- **Your goal**
Could you set down exactly the lines in the records below between the line holding "hat you are thinking about them." and the line holding "routine each night.", inclusive?

[Start of Attachment]

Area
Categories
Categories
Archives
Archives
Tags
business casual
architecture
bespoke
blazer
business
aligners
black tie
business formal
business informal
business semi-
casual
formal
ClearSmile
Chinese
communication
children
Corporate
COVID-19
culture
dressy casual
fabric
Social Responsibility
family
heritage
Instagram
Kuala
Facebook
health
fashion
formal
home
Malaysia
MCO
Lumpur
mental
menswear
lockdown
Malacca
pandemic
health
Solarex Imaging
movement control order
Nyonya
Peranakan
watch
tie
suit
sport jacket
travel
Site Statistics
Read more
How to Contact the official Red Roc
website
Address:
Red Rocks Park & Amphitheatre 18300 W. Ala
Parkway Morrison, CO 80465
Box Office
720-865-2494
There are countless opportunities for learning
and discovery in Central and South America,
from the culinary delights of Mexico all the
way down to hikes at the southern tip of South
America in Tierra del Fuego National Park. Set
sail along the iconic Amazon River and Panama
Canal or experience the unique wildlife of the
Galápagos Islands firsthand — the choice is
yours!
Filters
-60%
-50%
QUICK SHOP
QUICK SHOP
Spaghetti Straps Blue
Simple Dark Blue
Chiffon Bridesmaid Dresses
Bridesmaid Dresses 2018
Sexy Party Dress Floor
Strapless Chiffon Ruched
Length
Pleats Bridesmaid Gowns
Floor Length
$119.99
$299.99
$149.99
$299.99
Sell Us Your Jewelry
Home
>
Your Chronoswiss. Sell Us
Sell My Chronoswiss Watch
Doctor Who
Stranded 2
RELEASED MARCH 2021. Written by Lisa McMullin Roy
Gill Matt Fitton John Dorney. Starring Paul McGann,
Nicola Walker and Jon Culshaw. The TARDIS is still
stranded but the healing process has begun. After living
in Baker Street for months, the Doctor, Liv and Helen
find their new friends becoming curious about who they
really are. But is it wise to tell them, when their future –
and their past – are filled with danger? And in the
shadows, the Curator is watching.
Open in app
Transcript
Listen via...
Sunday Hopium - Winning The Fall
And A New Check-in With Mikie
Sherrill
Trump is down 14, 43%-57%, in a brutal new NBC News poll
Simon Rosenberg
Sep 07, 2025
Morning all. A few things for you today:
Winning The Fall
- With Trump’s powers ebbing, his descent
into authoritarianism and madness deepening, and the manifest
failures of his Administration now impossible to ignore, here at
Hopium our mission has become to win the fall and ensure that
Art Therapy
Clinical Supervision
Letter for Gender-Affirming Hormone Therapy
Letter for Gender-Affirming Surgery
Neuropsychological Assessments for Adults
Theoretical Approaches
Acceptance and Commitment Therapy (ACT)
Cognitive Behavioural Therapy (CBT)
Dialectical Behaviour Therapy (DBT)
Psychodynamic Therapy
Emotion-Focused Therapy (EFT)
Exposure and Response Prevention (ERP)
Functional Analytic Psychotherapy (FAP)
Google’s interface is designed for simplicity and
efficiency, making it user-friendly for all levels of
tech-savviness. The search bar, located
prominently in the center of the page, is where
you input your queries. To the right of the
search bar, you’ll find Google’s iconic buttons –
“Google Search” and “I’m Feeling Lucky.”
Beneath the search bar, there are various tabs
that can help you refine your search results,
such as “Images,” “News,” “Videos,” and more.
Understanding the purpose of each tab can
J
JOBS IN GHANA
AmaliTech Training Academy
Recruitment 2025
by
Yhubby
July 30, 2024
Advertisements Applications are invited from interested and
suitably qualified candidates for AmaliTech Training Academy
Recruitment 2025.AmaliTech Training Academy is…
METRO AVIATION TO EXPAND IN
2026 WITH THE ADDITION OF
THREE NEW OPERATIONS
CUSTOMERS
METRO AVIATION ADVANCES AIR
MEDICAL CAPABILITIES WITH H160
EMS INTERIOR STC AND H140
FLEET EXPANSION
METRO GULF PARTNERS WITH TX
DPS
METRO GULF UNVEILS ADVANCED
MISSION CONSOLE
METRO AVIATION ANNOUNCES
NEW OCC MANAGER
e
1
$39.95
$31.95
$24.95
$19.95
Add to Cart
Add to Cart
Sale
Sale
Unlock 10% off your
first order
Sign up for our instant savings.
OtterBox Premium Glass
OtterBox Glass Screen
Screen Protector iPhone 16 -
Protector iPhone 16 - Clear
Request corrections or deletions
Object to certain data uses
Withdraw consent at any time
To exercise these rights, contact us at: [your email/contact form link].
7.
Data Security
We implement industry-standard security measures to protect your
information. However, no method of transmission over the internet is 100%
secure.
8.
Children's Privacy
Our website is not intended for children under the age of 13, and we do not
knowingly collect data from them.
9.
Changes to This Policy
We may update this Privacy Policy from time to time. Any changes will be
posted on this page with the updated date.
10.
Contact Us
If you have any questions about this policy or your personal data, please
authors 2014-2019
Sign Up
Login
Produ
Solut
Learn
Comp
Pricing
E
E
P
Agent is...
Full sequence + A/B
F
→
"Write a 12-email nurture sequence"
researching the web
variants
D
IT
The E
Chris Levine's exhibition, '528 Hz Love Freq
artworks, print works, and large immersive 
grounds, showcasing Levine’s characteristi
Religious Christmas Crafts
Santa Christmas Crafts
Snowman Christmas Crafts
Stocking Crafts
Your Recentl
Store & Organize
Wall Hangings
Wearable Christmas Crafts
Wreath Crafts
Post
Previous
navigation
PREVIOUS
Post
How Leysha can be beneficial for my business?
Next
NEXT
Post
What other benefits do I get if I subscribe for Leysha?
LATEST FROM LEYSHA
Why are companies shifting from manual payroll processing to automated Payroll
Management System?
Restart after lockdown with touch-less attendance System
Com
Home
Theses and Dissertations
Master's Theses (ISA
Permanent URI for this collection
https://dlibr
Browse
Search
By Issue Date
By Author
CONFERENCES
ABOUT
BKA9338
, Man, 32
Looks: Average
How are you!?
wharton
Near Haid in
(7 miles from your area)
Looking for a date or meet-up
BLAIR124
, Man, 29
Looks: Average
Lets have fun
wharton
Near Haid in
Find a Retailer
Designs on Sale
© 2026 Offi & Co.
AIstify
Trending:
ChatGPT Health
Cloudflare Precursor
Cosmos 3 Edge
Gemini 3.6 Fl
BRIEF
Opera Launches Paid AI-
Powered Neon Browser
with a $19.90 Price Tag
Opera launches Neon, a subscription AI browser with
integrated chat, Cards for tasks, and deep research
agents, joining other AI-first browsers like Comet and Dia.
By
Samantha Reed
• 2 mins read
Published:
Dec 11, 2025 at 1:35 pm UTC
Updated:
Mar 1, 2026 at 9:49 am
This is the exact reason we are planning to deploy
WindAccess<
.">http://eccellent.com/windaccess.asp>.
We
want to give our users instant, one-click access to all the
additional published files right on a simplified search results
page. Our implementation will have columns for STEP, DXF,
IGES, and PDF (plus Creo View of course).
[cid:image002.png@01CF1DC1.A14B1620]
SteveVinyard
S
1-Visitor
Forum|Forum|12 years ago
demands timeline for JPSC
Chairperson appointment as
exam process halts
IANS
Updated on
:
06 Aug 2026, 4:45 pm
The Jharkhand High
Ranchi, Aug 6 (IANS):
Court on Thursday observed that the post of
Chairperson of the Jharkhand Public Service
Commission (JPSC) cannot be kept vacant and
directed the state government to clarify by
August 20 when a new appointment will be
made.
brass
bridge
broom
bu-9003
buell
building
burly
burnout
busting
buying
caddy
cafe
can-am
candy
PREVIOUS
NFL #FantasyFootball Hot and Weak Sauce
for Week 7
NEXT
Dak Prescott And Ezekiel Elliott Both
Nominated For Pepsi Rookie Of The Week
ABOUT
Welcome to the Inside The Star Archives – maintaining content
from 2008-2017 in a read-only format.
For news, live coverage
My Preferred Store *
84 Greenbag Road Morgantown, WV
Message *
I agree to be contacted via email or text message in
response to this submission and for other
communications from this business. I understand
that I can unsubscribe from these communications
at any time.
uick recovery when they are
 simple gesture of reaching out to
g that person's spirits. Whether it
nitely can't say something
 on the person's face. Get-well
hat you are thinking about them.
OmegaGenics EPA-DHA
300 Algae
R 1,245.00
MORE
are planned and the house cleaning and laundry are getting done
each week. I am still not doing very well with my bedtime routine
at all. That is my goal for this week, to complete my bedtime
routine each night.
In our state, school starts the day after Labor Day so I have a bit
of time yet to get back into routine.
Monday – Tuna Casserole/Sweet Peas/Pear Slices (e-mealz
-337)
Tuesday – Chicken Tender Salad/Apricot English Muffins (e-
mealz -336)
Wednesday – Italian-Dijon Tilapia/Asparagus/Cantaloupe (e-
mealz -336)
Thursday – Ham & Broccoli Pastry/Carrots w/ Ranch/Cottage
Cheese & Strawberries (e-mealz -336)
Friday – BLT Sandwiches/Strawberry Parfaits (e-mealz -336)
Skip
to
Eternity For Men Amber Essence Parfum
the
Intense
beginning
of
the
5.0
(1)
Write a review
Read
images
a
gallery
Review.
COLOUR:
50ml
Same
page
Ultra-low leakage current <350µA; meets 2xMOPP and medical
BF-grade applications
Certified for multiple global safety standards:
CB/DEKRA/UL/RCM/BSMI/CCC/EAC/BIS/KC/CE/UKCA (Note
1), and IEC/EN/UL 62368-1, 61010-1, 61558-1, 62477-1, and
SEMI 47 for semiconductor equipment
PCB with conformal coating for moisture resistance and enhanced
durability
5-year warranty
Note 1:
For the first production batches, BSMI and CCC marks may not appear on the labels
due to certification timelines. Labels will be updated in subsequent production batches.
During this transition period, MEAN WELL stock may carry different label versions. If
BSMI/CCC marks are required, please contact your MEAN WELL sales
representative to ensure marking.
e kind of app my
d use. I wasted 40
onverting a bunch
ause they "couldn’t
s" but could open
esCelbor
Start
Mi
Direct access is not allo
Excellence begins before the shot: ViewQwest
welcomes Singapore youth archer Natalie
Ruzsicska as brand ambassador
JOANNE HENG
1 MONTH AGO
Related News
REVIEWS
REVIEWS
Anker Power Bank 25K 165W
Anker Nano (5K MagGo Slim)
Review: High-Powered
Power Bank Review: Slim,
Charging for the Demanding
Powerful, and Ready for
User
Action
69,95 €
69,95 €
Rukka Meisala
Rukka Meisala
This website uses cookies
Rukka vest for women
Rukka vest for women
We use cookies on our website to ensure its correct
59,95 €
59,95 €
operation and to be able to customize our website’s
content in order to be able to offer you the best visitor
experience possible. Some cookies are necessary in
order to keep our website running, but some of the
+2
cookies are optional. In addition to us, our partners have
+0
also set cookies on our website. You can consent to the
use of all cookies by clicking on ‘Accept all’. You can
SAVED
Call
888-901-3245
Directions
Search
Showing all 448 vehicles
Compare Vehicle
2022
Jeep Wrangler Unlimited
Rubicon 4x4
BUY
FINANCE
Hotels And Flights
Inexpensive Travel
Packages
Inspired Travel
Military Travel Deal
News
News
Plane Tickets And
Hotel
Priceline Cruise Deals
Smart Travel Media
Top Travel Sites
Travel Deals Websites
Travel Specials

[End of Attachment]

- **Exercise result**
hat you are thinking about them.
OmegaGenics EPA-DHA
300 Algae
R 1,245.00
MORE
are planned and the house cleaning and laundry are getting done
each week. I am still not doing very well with my bedtime routine
at all. That is my goal for this week, to complete my bedtime
routine each night.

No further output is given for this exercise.